Solr includes a simple command line tool for POSTing various types of content to a Solr server.
The tool is bin/post
. The bin/post tool is a Unix shell script; for Windows (non-Cygwin) usage, see the Windows section below.
To run it, open a window and enter:
bin/post -c gettingstarted example/films/films.json
This will contact the server at localhost:8983
. Specifying the collection/core name
is mandatory. The -help
(or simply -h
) option will output information on its usage (i.e., bin/post -help)
.
Using the bin/post Tool
Specifying either the collection/core name
or the full update url
is mandatory when using bin/post
.
The basic usage of bin/post
is:
$ bin/post -h
Usage: post -c <collection> [OPTIONS] <files|directories|urls|-d ["...",...]>
or post -help
collection name defaults to DEFAULT_SOLR_COLLECTION if not specified
OPTIONS
=======
Solr options:
-url <base Solr update URL> (overrides collection, host, and port)

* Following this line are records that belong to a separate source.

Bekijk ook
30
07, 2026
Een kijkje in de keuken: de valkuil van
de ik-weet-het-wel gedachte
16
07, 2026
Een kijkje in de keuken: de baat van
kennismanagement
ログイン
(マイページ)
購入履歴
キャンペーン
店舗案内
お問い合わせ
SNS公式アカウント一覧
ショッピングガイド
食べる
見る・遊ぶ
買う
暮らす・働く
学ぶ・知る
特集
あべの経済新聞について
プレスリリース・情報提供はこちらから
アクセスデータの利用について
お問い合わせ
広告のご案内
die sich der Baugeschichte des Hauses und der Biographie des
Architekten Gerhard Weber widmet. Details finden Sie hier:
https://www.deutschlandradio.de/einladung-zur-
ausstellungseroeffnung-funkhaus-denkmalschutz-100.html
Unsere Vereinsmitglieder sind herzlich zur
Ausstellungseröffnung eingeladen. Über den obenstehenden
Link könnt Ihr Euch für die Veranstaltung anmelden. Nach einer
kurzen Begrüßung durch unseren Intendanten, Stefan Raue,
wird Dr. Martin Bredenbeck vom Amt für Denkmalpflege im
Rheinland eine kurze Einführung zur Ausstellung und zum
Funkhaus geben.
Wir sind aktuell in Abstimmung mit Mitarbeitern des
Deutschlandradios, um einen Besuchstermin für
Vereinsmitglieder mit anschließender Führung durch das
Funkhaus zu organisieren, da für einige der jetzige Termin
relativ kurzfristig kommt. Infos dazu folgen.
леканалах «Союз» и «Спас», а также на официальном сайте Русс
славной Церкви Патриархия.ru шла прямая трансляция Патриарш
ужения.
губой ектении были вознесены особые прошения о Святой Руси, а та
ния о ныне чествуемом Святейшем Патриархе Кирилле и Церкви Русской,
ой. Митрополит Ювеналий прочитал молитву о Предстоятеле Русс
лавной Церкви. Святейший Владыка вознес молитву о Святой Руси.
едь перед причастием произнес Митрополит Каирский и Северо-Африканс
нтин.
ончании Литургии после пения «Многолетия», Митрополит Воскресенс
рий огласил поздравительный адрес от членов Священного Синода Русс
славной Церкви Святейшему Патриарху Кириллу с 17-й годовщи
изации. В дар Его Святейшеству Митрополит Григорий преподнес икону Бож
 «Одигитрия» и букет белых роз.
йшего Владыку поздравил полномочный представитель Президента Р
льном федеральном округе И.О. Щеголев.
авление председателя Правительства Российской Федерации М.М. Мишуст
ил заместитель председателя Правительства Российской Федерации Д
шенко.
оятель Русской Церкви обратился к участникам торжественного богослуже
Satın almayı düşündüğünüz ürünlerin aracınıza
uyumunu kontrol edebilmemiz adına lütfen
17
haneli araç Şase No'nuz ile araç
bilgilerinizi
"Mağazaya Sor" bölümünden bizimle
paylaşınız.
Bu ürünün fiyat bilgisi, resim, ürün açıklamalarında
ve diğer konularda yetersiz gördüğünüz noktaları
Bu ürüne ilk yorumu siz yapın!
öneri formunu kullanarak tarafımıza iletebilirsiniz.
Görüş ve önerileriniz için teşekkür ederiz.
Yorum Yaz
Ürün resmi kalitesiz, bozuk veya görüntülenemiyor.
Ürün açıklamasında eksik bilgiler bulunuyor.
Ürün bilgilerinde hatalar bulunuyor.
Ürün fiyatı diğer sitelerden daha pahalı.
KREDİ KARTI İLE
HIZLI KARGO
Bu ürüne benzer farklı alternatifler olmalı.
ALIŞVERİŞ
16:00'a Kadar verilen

-host <host> (default: localhost)
-p or -port <port> (default: 8983)
-commit yes|no (default: yes)
-u or -user <user:pass> (sets BasicAuth credentials)
Web crawl options:
-recursive <depth> (default: 1)
-delay <seconds> (default: 10)
Directory crawl options:
-delay <seconds> (default: 0)
stdin/args options:
-type <content/type> (default: application/xml)
Other options:
-filetypes <type>[,<type>,...] (default: xml,json,csv,pdf,doc,docx,ppt,pptx,xls,xlsx,odt,odp,ods,ott,otp,ots,rtf,htm,html,txt,log)

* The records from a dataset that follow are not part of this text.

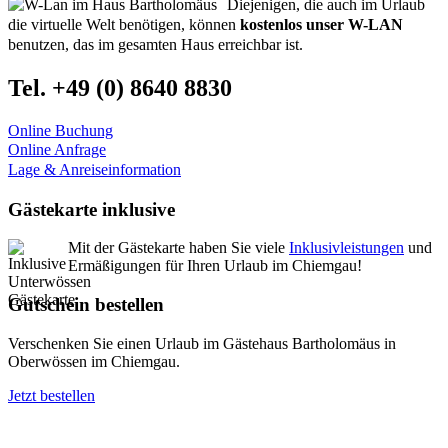
Diejenigen, die auch im Urlaub
die virtuelle Welt benötigen, können
kostenlos unser W-LAN
benutzen, das im gesamten Haus erreichbar ist.
Tel. +49 (0) 8640 8830
Online Buchung
Online Anfrage
Lage & Anreiseinformation
Gästekarte inklusive
Mit der Gästekarte haben Sie viele
Inklusivleistungen
und
Ermäßigungen für Ihren Urlaub im Chiemgau!
Gutschein bestellen
Verschenken Sie einen Urlaub im Gästehaus Bartholomäus in
Oberwössen im Chiemgau.
Jetzt bestellen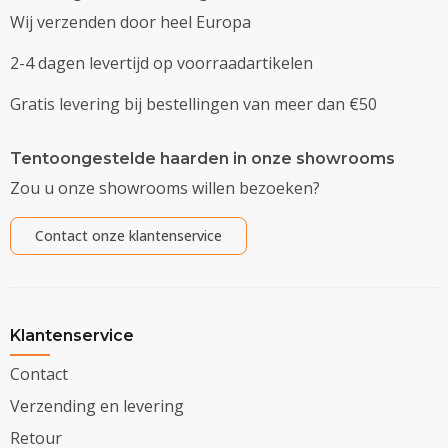
Wij verzenden door heel Europa
2-4 dagen levertijd op voorraadartikelen
Gratis levering bij bestellingen van meer dan €50
Tentoongestelde haarden in onze showrooms
Zou u onze showrooms willen bezoeken?
Contact onze klantenservice
Klantenservice
Contact
Verzending en levering
Retour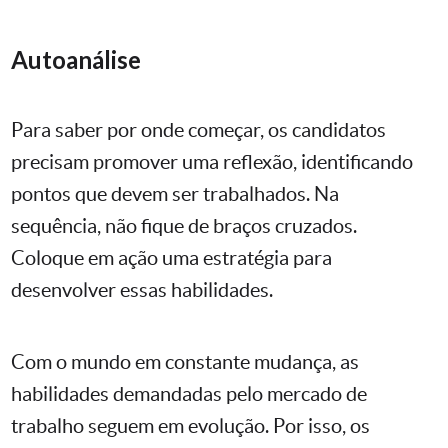
Autoanálise
Para saber por onde começar, os candidatos
precisam promover uma reflexão, identificando
pontos que devem ser trabalhados. Na
sequência, não fique de braços cruzados.
Coloque em ação uma estratégia para
desenvolver essas habilidades.
Com o mundo em constante mudança, as
habilidades demandadas pelo mercado de
trabalho seguem em evolução. Por isso, os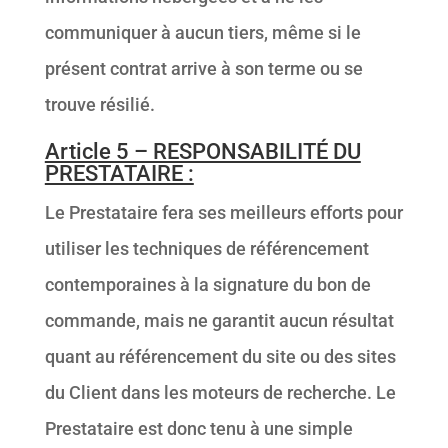
communiquer à aucun tiers, même si le
présent contrat arrive à son terme ou se
trouve résilié.
Article 5 – RESPONSABILITÉ DU
PRESTATAIRE :
Le Prestataire fera ses meilleurs efforts pour
utiliser les techniques de référencement
contemporaines à la signature du bon de
commande, mais ne garantit aucun résultat
quant au référencement du site ou des sites
du Client dans les moteurs de recherche. Le
Prestataire est donc tenu à une simple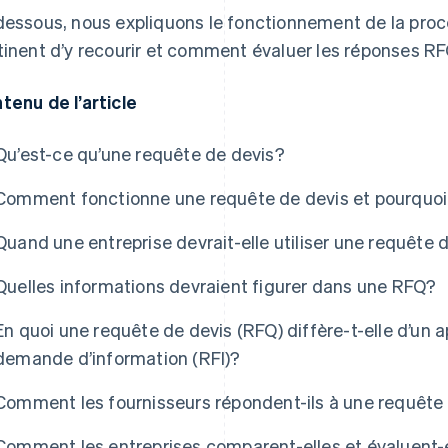
dessous, nous expliquons le fonctionnement de la proc
tinent d’y recourir et comment évaluer les réponses RF
tenu de l’article
Qu’est-ce qu’une requête de devis?
Comment fonctionne une requête de devis et pourquoi
Quand une entreprise devrait-elle utiliser une requête 
Quelles informations devraient figurer dans une RFQ?
En quoi une requête de devis (RFQ) diffère-t-elle d’un a
demande d’information (RFI)?
Comment les fournisseurs répondent-ils à une requête
Comment les entreprises comparent-elles et évaluent-e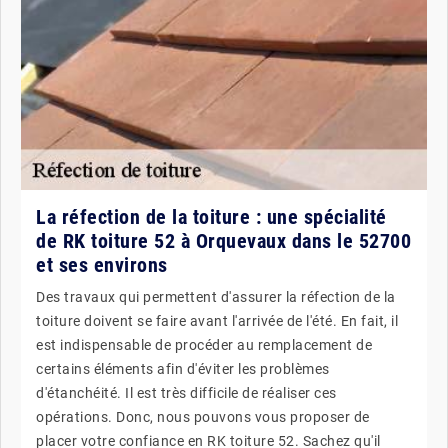
La réfection de la toiture : une spécialité
de RK toiture 52 à Orquevaux dans le 52700
et ses environs
Des travaux qui permettent d'assurer la réfection de la
toiture doivent se faire avant l'arrivée de l'été. En fait, il
est indispensable de procéder au remplacement de
certains éléments afin d'éviter les problèmes
d'étanchéité. Il est très difficile de réaliser ces
opérations. Donc, nous pouvons vous proposer de
placer votre confiance en RK toiture 52. Sachez qu'il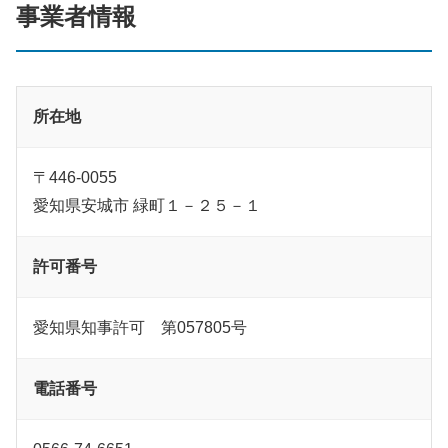
事業者情報
所在地
〒446-0055
愛知県安城市 緑町１－２５－１
許可番号
愛知県知事許可 第057805号
電話番号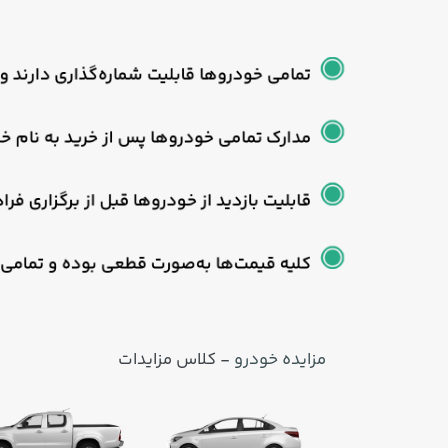
مزایده خودرو
- کلاس مزایدات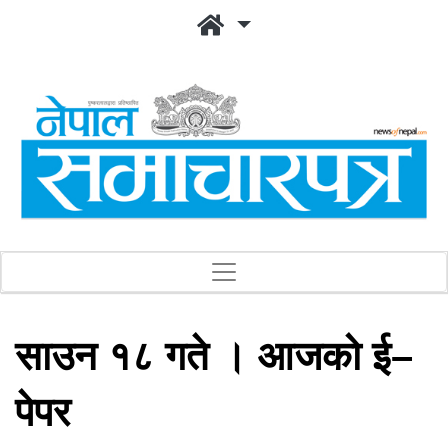
साउन १८ गते । आजको ई–
पेपर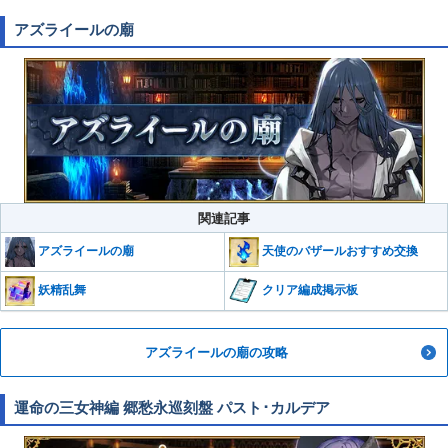
アズライールの廟
関連記事
アズライールの廟
天使のバザールおすすめ交換
妖精乱舞
クリア編成掲示板
アズライールの廟の攻略
運命の三女神編 郷愁永巡刻盤 パスト･カルデア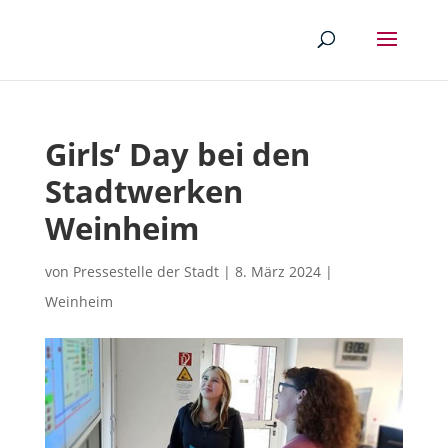
Girls‘ Day bei den
Stadtwerken
Weinheim
von
Pressestelle der Stadt
|
8. März 2024
|
Weinheim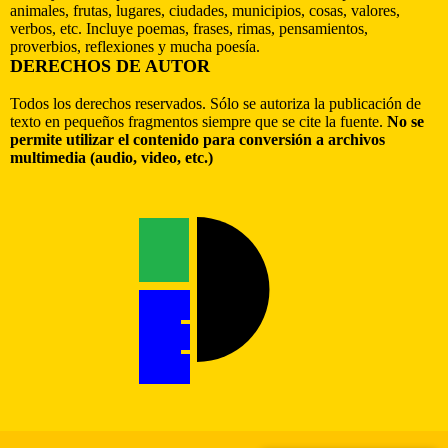
animales, frutas, lugares, ciudades, municipios, cosas, valores,
verbos, etc. Incluye poemas, frases, rimas, pensamientos,
proverbios, reflexiones y mucha poesía.
DERECHOS DE AUTOR
Todos los derechos reservados. Sólo se autoriza la publicación de
texto en pequeños fragmentos siempre que se cite la fuente.
No se
permite utilizar el contenido para conversión a archivos
multimedia (audio, video, etc.)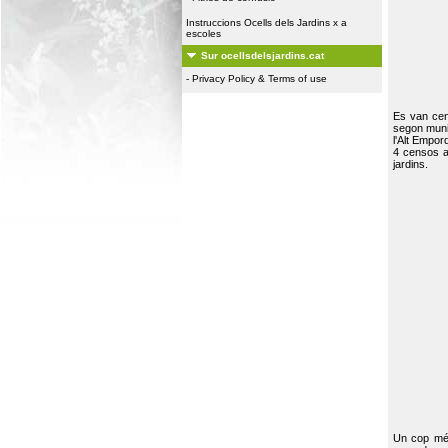
Instruccions Ocells dels Jardins x a
escoles
Sur ocellsdelsjardins.cat
-
Privacy Policy & Terms of use
Es van ce
segon muni
l'Alt Empor
4 censos a
jardins.
Un cop més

-params "<key>=<value>[&<key>=<value>...]" (values must be URL-encoded; these pass through to Solr update request)
-out yes|no (default: no; yes outputs Solr response to console)
...
Examples
There are several ways to use bin/post
. This section presents several examples.
Indexing XML
Add all documents with file extension .xml
to collection or core named gettingstarted
.
bin/post -c gettingstarted *.xml
Add all documents with file extension .xml
to the gettingstarted
collection/core on Solr running on port 8984
.
bin/post -c gettingstarted -p 8984 *.xml
Send XML arguments to delete a document from gettingstarted
.
bin/post -c gettingstarted -d '<delete><id>42</id></delete>'
Indexing CSV
Index all CSV files into gettingstarted
:
bin/post -c gettingstarted *.csv
Index a tab-separated file into gettingstarted
:
bin/post -c signals -params "separator=%09" -type text/csv data.tsv
The content type (-type
) parameter is required to treat the file as the proper type, otherwise it will be ignored and a WARNING logged as it does not know what type of content a .tsv file is. The CSV handler supports the separator
parameter, and is passed through using the -params
setting.
Indexing JSON
Index all JSON files into gettingstarted
.
bin/post -c gettingstarted *.json
Indexing Rich Documents (PDF, Word, HTML, etc)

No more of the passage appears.